Pursuant to Section 13 or 15(d) of the Securities Exchange Act of 1934
 
Date of Report (Date of earliest event reported): December 3, 2010
 

 
UNITED STATES OIL AND GAS CORP
(Exact Name of Registrant as Specified in Charter)
 

 

Delaware
 
000-53971
 
26-0231090
(State or Other Jurisdiction of
Incorporation)
 
(Commission
File Number)
 
(I.R.S. Employer
Identification No.)

11782 Jollyville Road, Suite 211B
Austin, Texas 78759
 (Address of Principal Executive Offices)
 

 
(512) 464-1225
(Registrant’s telephone number, including area code)
 

 
Not applicable
(Former name or former address, if changed since last report)
 
Check the appropriate box below if the Form 8-K filing is intended to simultaneously satisfy the filing obligation of the registrant under any of the following provisions:
 
¨
Written communications pursuant to Rule 425 under the Securities Act (17 CFR 230.425)
 
¨
Soliciting material pursuant to Rule 14a-12 under the Exchange Act (17 CFR 240.14.a-12)
 
¨
Pre-commencement communications pursuant to Rule 14d-2(b) under the Exchange Act (17 CFR 240.14d-2(b))
 
¨
Pre-commencement communications pursuant to Rule 13e-4(c) under the Exchange Act (17 CFR 240.13e-4(c))
 


 
 

 
 
Item 1.01.
  Entry into Material Definitive Agreement.

On December 3, 2010 (the “Closing Date”), United States Oil and Gas Corp (the “Company”) entered into a Securities Purchase Agreement (the “Purchase Agreement”) with Asher Enterprises, Inc. (“Asher”) pursuant to which the Company issued a $50,000 principal amount, 8% Convertible Note (the “Note”) to Asher.
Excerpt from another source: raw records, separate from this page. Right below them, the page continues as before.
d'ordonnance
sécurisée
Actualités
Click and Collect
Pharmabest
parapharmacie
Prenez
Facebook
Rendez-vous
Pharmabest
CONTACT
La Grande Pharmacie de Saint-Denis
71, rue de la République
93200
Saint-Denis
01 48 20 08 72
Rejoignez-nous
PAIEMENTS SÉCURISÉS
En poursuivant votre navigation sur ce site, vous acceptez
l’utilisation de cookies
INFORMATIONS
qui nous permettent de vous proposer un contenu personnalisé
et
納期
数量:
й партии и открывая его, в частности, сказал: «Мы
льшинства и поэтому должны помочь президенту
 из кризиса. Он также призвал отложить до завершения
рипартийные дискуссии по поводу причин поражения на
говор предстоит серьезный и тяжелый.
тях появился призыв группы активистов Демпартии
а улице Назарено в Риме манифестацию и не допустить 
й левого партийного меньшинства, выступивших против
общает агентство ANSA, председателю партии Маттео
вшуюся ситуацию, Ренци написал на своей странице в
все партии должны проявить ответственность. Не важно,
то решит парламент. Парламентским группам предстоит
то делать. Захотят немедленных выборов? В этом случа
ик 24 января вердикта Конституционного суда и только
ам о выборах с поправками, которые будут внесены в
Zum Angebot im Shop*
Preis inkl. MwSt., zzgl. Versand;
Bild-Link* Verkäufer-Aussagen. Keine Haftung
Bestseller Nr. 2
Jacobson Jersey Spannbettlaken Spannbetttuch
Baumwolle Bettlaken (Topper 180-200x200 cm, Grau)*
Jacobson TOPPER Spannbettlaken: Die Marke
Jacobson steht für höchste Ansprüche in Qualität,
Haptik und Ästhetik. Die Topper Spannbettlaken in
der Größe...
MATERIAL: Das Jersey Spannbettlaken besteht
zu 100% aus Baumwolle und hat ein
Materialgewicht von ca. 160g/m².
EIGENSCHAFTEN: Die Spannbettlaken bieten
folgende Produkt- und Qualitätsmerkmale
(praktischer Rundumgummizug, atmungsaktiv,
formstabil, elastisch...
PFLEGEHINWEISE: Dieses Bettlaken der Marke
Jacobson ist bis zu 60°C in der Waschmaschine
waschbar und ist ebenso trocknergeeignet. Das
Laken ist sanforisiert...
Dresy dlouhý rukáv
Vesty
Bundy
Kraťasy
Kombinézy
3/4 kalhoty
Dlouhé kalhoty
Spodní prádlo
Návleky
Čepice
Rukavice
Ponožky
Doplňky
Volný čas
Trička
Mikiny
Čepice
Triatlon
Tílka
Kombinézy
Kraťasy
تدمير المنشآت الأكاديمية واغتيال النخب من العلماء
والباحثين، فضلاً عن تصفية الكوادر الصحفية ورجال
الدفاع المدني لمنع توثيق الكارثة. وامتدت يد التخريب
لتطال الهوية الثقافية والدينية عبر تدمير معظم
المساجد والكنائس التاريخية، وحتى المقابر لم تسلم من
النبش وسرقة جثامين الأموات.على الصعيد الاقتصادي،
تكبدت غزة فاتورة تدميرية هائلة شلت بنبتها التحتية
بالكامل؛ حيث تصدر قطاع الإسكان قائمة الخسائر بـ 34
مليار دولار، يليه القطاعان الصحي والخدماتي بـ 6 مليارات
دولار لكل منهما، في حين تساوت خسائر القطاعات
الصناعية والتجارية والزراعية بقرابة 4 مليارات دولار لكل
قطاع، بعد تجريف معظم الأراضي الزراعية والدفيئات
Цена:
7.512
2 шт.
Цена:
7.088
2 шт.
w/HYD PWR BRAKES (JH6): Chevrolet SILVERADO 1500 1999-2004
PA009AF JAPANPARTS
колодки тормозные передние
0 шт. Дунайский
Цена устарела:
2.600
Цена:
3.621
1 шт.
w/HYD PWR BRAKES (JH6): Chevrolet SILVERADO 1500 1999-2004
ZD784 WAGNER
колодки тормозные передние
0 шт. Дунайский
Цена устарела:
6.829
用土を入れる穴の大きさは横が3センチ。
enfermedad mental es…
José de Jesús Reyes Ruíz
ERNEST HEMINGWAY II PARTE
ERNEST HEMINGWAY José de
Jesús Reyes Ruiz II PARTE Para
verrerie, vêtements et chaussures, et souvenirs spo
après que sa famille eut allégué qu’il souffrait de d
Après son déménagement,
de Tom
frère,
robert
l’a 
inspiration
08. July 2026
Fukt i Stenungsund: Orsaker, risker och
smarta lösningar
The Note provides for the conversion of all principal and interest outstanding under the Note into shares of the Company’s common stock beginning six months after the issuance date of the Note, at a rate of 45% of the market price of the Company’s common stock for the three lowest trading days during the ten day period prior to such conversion.

On the Closing Date, the Company reimbursed Asher for legal expenses incurred by Asher which were $3,000 and have been deducted from the proceeds of the Notes.

During the period from the Closing Date to twelve months thereafter, Asher shall have the option of purchasing up to 25% at the same terms of any other equity financing, including debt with an equity component, but excluding issuance of securities in a firm commitment underwritten public offering, or issuance of securities as consideration for a merger, consolidation or purchase of assets, or in connection with any strategic partnership or joint venture.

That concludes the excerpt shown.